What this task involves »
Every line below that carries the word "Familie" needs to be copied.

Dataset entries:
################
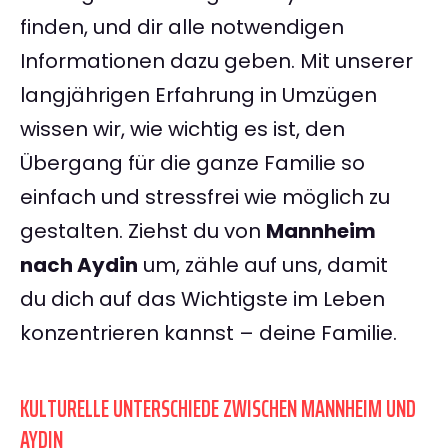
finden, und dir alle notwendigen
Informationen dazu geben. Mit unserer
langjährigen Erfahrung in Umzügen
wissen wir, wie wichtig es ist, den
Übergang für die ganze Familie so
einfach und stressfrei wie möglich zu
gestalten. Ziehst du von
Mannheim
nach Aydin
um, zähle auf uns, damit
du dich auf das Wichtigste im Leben
konzentrieren kannst – deine Familie.
KULTURELLE UNTERSCHIEDE ZWISCHEN MANNHEIM UND
AYDIN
################
Answer to the problem »
Übergang für die ganze Familie so
konzentrieren kannst – deine Familie.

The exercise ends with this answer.